Transcribed page contents
---------------

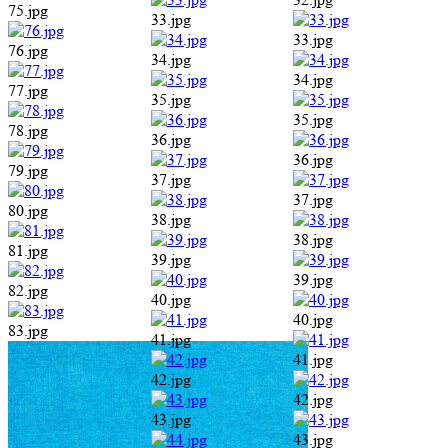
75.jpg
33.jpg
33.jpg
76.jpg
34.jpg
34.jpg
77.jpg
35.jpg
35.jpg
78.jpg
36.jpg
36.jpg
79.jpg
37.jpg
37.jpg
80.jpg
38.jpg
38.jpg
81.jpg
39.jpg
39.jpg
82.jpg
40.jpg
40.jpg
83.jpg
41.jpg
41.jpg
42.jpg
42.jpg
43.jpg
43.jpg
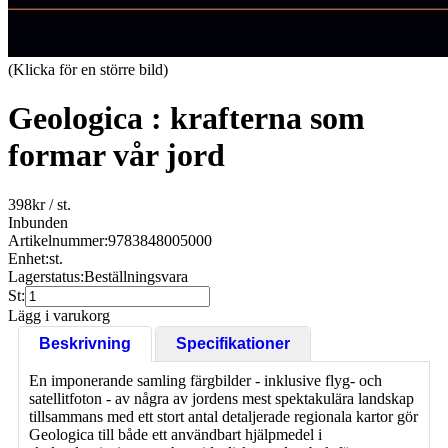
(Klicka för en större bild)
Geologica : krafterna som
formar vår jord
398
kr
/ st.
Inbunden
Artikelnummer:
9783848005000
Enhet:
st.
Lagerstatus:
Beställningsvara
St:
Lägg i varukorg
Beskrivning
Specifikationer
En imponerande samling färgbilder - inklusive flyg- och
satellitfoton - av några av jordens mest spektakulära landskap
tillsammans med ett stort antal detaljerade regionala kartor gör
Geologica till både ett användbart hjälpmedel i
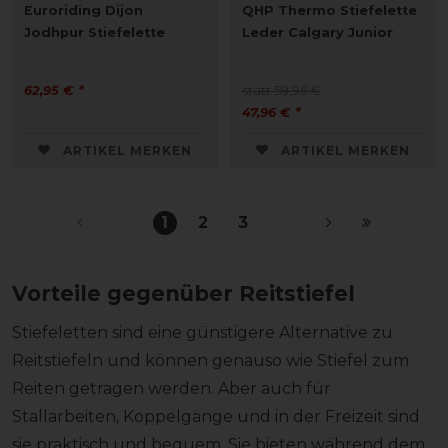
Euroriding Dijon
QHP Thermo Stiefelette
Jodhpur Stiefelette
Leder Calgary Junior
62,95 € *
statt 59,95 €
47,96 € *
ARTIKEL MERKEN
ARTIKEL MERKEN
1
2
3
Vorteile gegenüber Reitstiefel
Stiefeletten sind eine günstigere Alternative zu
Reitstiefeln und können genauso wie Stiefel zum
Reiten getragen werden. Aber auch für
Stallarbeiten, Koppelgänge und in der Freizeit sind
sie praktisch und bequem. Sie bieten während dem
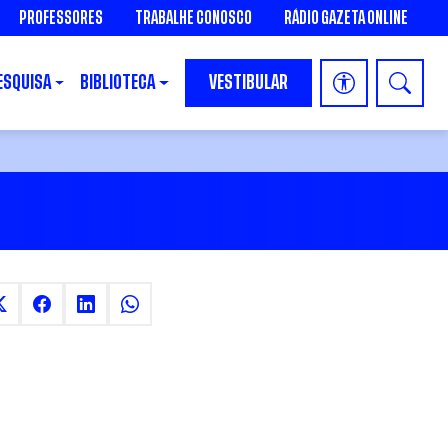
PROFESSORES
TRABALHE CONOSCO
RÁDIO GAZETA ONLINE
ESQUISA
BIBLIOTECA
VESTIBULAR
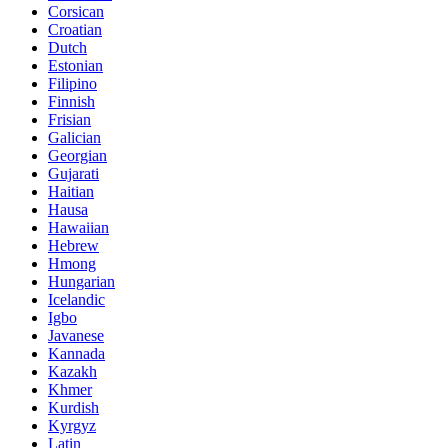
Corsican
Croatian
Dutch
Estonian
Filipino
Finnish
Frisian
Galician
Georgian
Gujarati
Haitian
Hausa
Hawaiian
Hebrew
Hmong
Hungarian
Icelandic
Igbo
Javanese
Kannada
Kazakh
Khmer
Kurdish
Kyrgyz
Latin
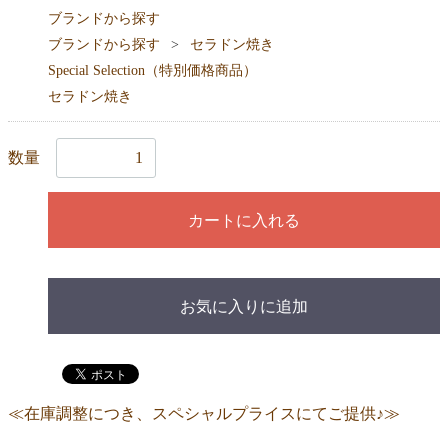
ブランドから探す
ブランドから探す
セラドン焼き
Special Selection（特別価格商品）
セラドン焼き
数量
カートに入れる
お気に入りに追加
≪在庫調整につき、スペシャルプライスにてご提供♪≫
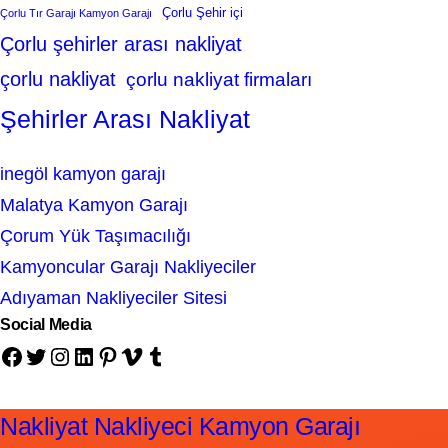
Çorlu Şehir içi
Çorlu Tır Garajı Kamyon Garajı
Çorlu şehirler arası nakliyat
çorlu nakliyat
çorlu nakliyat firmaları
Şehirler Arası Nakliyat
inegöl kamyon garajı
Malatya Kamyon Garajı
Çorum Yük Taşımacılığı
Kamyoncular Garajı Nakliyeciler
Adıyaman Nakliyeciler Sitesi
Social Media
Facebook
Twitter
Instagram
LinkedIn
Pinterest
Vimeo
Tumblr
Nakliyat Nakliyeci Kamyon Garajı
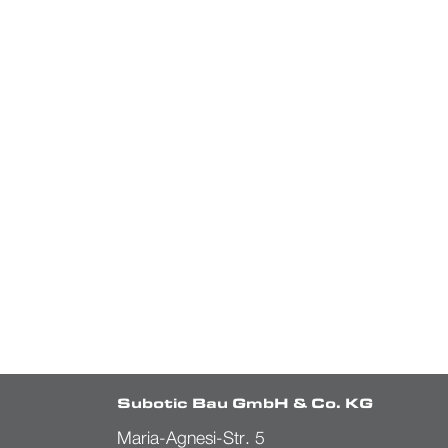
Subotic Bau GmbH & Co. KG
Maria-Agnesi-Str. 5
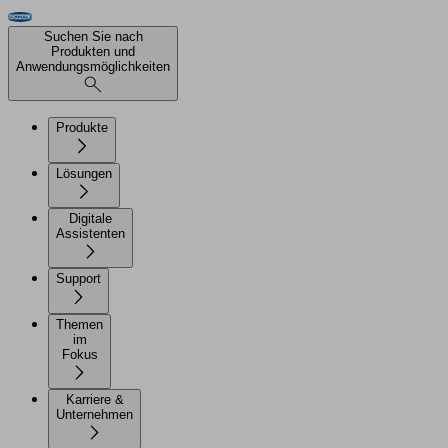
Suchen Sie nach
Produkten und
Anwendungsmöglichkeiten
Produkte
Lösungen
Digitale
Assistenten
Support
Themen
im
Fokus
Karriere &
Unternehmen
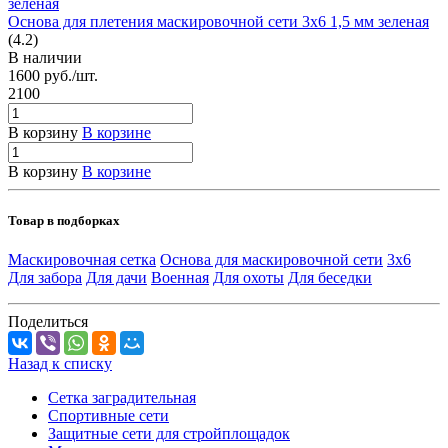
Основа для плетения маскировочной сети 3х6 1,5 мм зеленая
(4.2)
В наличии
1600
руб.
/шт.
2100
В корзину
В корзине
В корзину
В корзине
Товар в подборках
Маскировочная сетка
Основа для маскировочной сети
3х6
Для забора
Для дачи
Военная
Для охоты
Для беседки
Поделиться
Назад к списку
Сетка заградительная
Спортивные сети
Защитные сети для стройплощадок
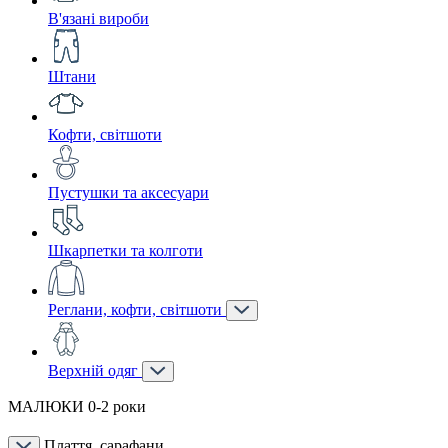
В'язані вироби
Штани
Кофти, світшоти
Пустушки та аксесуари
Шкарпетки та колготи
Реглани, кофти, світшоти
Верхній одяг
МАЛЮКИ 0-2 роки
Плаття, сарафани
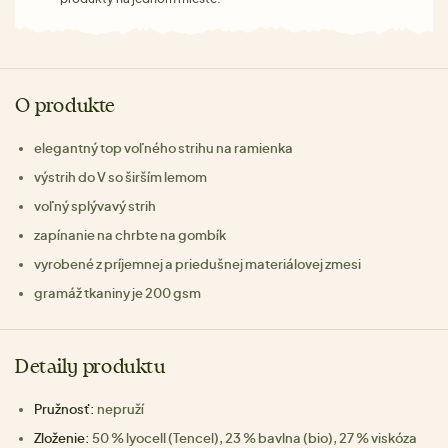
O produkte
elegantný top voľného strihu na ramienka
výstrih do V so širším lemom
voľný splývavý strih
zapínanie na chrbte na gombík
vyrobené z príjemnej a priedušnej materiálovej zmesi
gramáž tkaniny je 200 gsm
Detaily produktu
Pružnosť:
nepruží
Zloženie:
50 % lyocell (Tencel), 23 % bavlna (bio), 27 % viskóza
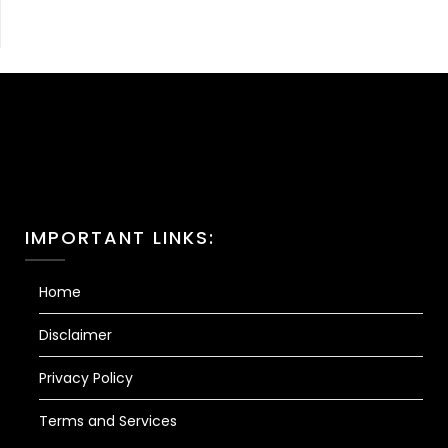
IMPORTANT LINKS:
Home
Disclaimer
Privacy Policy
Terms and Services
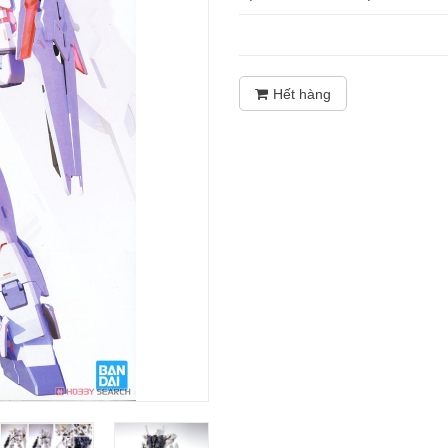
Hết hàng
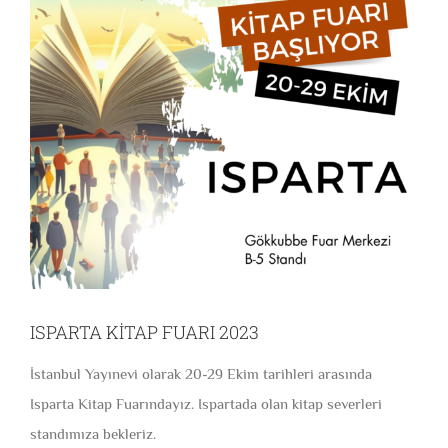
ISPARTA KİTAP FUARI 2023
İstanbul Yayınevi olarak 20-29 Ekim tarihleri arasında
Isparta Kitap Fuarındayız. Ispartada olan kitap severleri
standımıza bekleriz.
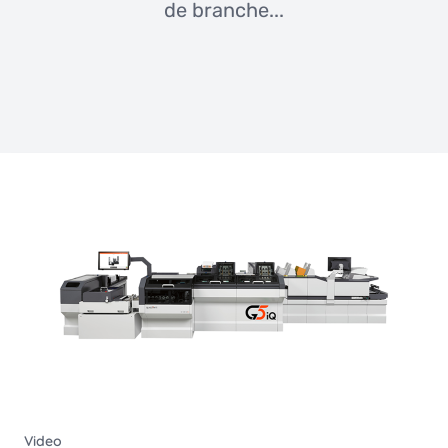
de branche...
Video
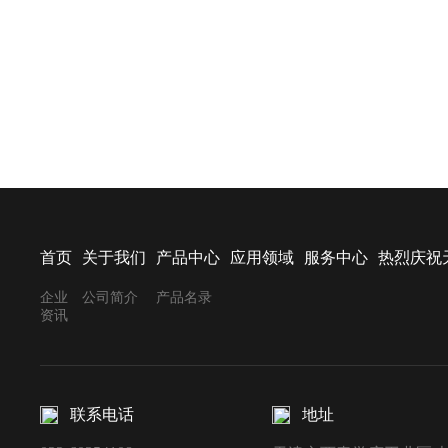
首页
关于我们
产品中心
应用领域
服务中心
热烈庆祝
企业
公司简介
产品名录
资讯
联系电话
地址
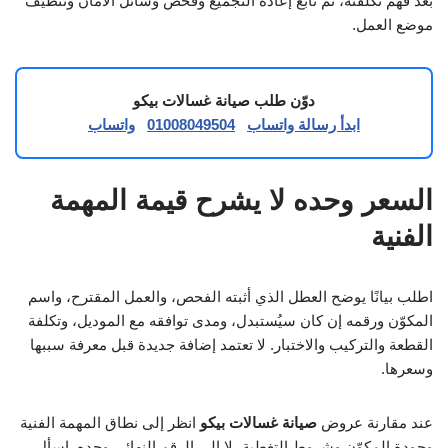
بعد فهم تكلفته، ثم تابع إعادة التجميع وفحص وسائل الأمان وتنظيف
موضع العمل.
دوّن طلب صيانة غسالات بيكو
ابدأ رسالة واتساب
01008049504
واتساب
السعر وحده لا يشرح قيمة المهمة
الفنية
اطلب بيانًا يوضح العطل الذي أثبته الفحص، والعمل المقترح، واسم
المكوّن ورقمه إن كان سيُستبدل، ومدى توافقه مع الموديل، وتكلفة
القطعة والتركيب والاختبار. لا تعتمد إضافة جديدة قبل معرفة سببها
وسعرها.
عند مقارنة عروض
صيانة غسالات بيكو
انظر إلى نطاق المهمة الفنية
وجودة المكوّن وشروط التغطية، لا إلى الرقم النهائي وحده. اسأل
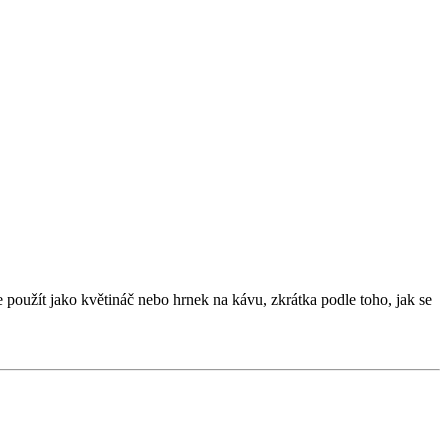
oužít jako květináč nebo hrnek na kávu, zkrátka podle toho, jak se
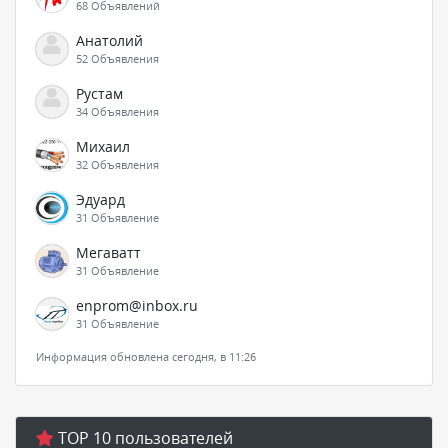
68 Объявлений
Анатолий
52 Объявления
Рустам
34 Объявления
Михаил
32 Объявления
Эдуард
31 Объявление
Мегаватт
31 Объявление
enprom@inbox.ru
31 Объявление
Информация обновлена сегодня, в 11:26
TOP 10 пользователей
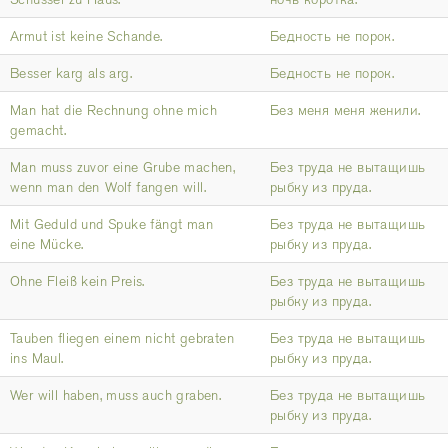
Armut ist keine Schande.
Бедность не порок.
Besser karg als arg.
Бедность не порок.
Man hat die Rechnung ohne mich
Без меня меня женили.
gemacht.
Man muss zuvor eine Grube machen,
Без труда не вытащишь
wenn man den Wolf fangen will.
рыбку из пруда.
Mit Geduld und Spuke fängt man
Без труда не вытащишь
eine Mücke.
рыбку из пруда.
Ohne Fleiß kein Preis.
Без труда не вытащишь
рыбку из пруда.
Tauben fliegen einem nicht gebraten
Без труда не вытащишь
ins Maul.
рыбку из пруда.
Wer will haben, muss auch graben.
Без труда не вытащишь
рыбку из пруда.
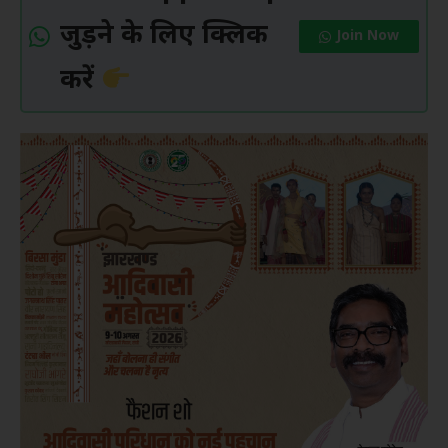
जुड़ने के लिए क्लिक
Join Now
करें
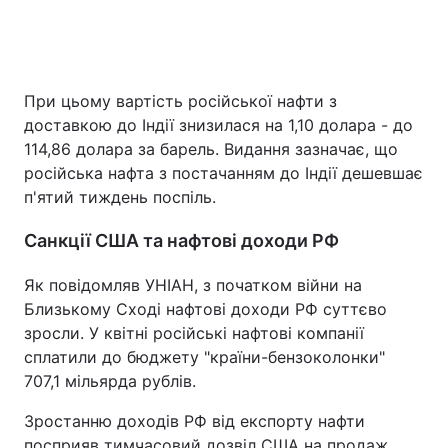
При цьому вартість російської нафти з
доставкою до Індії знизилася на 1,10 долара - до
114,86 долара за барель. Видання зазначає, що
російська нафта з постачанням до Індії дешевшає
п'ятий тиждень поспіль.
Санкції США та нафтові доходи РФ
Як повідомляв УНІАН, з початком війни на
Близькому Сході нафтові доходи РФ суттєво
зросли. У квітні російські нафтові компанії
сплатили до бюджету "країни-бензоколонки"
707,1 мільярда рублів.
Зростанню доходів РФ від експорту нафти
посприяв тимчасовий дозвіл США на продаж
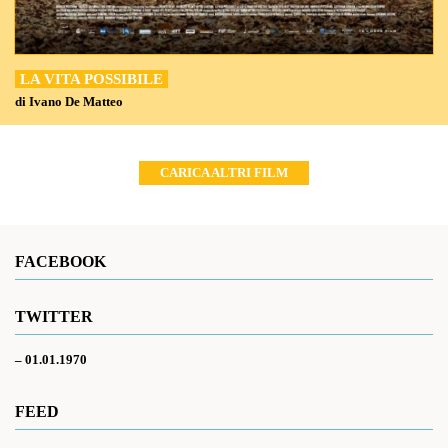
LA VITA POSSIBILE
di Ivano De Matteo
CARICA ALTRI FILM
FACEBOOK
TWITTER
– 01.01.1970
FEED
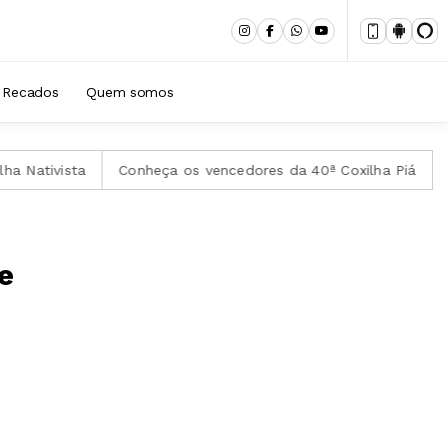
Recados
Quem somos
Conheça os vencedores da 40ª Coxilha Piá
Obra de Ilse
e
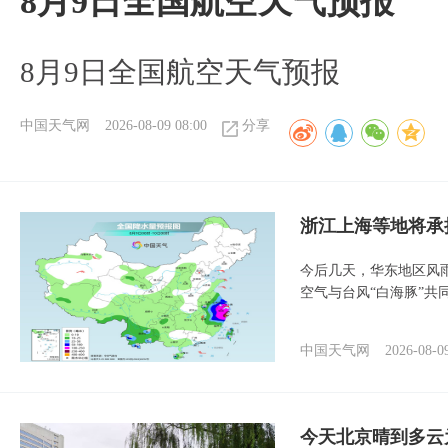
8月9日全国航空天气预报
8月9日全国航空天气预报​
中国天气网
2026-08-09 08:00
分享
浙江上海等地将承
今后几天，华东地区风
空气与台风“白海豚”共
中国天气网
2026-08-0
今天北京晴到多云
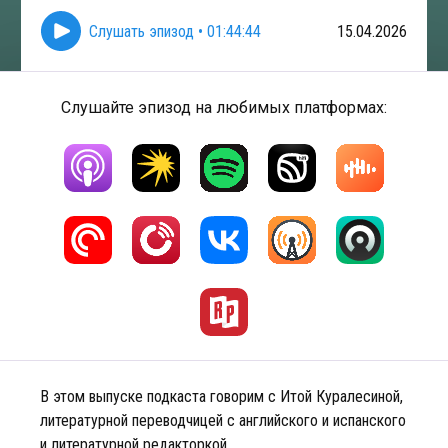
Слушать эпизод
•
01:44:44
15.04.2026
Слушайте эпизод на любимых платформах:
В этом выпуске подкаста говорим с Итой Куралесиной,
литературной переводчицей с английского и испанского
и литературной редакторкой.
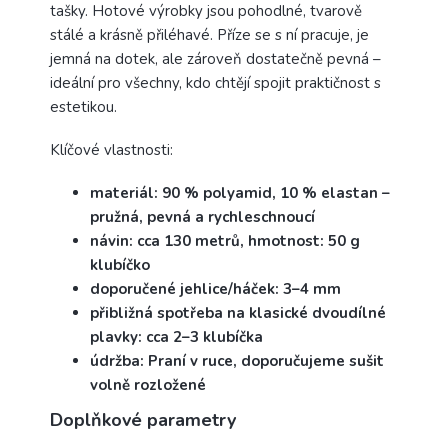
tašky. Hotové výrobky jsou pohodlné, tvarově
stálé a krásně přiléhavé. Příze se s ní pracuje, je
jemná na dotek, ale zároveň dostatečně pevná –
ideální pro všechny, kdo chtějí spojit praktičnost s
estetikou.
Klíčové vlastnosti:
materiál: 90 % polyamid, 10 % elastan –
pružná, pevná a rychleschnoucí
návin: cca 130 metrů, hmotnost: 50 g
klubíčko
doporučené jehlice/háček: 3–4 mm
přibližná spotřeba na klasické dvoudílné
plavky: cca 2–3 klubíčka
údržba: Praní v ruce, doporučujeme sušit
volně rozložené
Doplňkové parametry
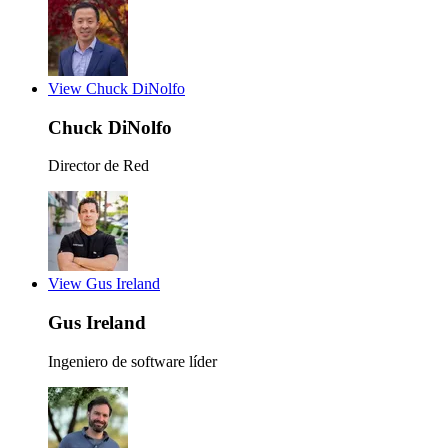
View Chuck DiNolfo
Chuck DiNolfo
Director de Red
View Gus Ireland
Gus Ireland
Ingeniero de software líder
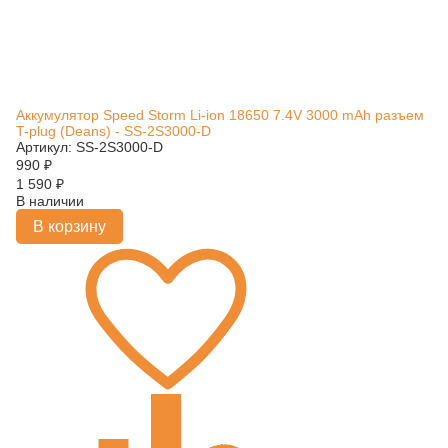
Аккумулятор Speed Storm Li-ion 18650 7.4V 3000 mAh разъем
T-plug (Deans) - SS-2S3000-D
Артикул: SS-2S3000-D
990
₽
1 590
₽
В наличии
В корзину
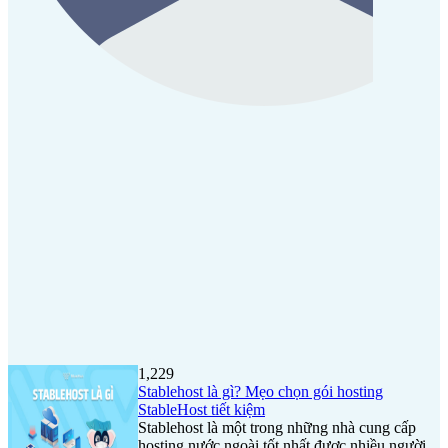
1,229
Stablehost là gì? Mẹo chọn gói hosting
StableHost tiết kiệm
Stablehost là một trong những nhà cung cấp
hosting nước ngoài tốt nhất được nhiều người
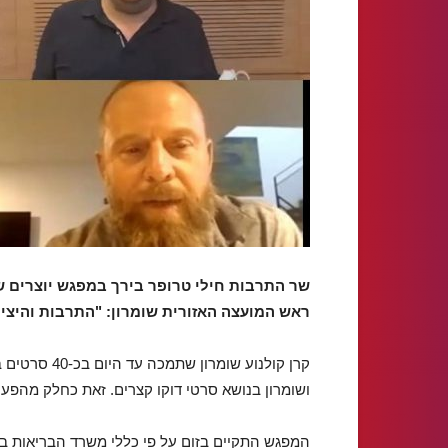
שר התרבות חילי טרופר בירך במפגש יוצרים של ק
ראש המועצה האזורית שומרון: "התרבות והיצי
ושומרון בנושא סרטי דוקו קצרים. זאת כחלק מהפעי
המפגש התקיים בזום על פי כללי משרד הבריאות ב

---------------

• _Exercise goal_: After dropping the pictures, reproduce exactly the lines from the first line of the entries through the line containing "Vorteile gegenüber Reitstiefel", both included.

• _The completed task_:
75.jpg
33.jpg
33.jpg
76.jpg
34.jpg
34.jpg
77.jpg
35.jpg
35.jpg
78.jpg
36.jpg
36.jpg
79.jpg
37.jpg
37.jpg
80.jpg
38.jpg
38.jpg
81.jpg
39.jpg
39.jpg
82.jpg
40.jpg
40.jpg
83.jpg
41.jpg
41.jpg
42.jpg
42.jpg
43.jpg
43.jpg
(Klicka för en större bild)
Geologica : krafterna som
formar vår jord
398
kr
/ st.
Inbunden
Artikelnummer:
9783848005000
Enhet:
st.
Lagerstatus:
Beställningsvara
St:
Lägg i varukorg
Beskrivning
Specifikationer
En imponerande samling färgbilder - inklusive flyg- och
satellitfoton - av några av jordens mest spektakulära landskap
tillsammans med ett stort antal detaljerade regionala kartor gör
Geologica till både ett användbart hjälpmedel i
Euroriding Dijon
QHP Thermo Stiefelette
Jodhpur Stiefelette
Leder Calgary Junior
62,95 € *
statt 59,95 €
47,96 € *
ARTIKEL MERKEN
ARTIKEL MERKEN
1
2
3
Vorteile gegenüber Reitstiefel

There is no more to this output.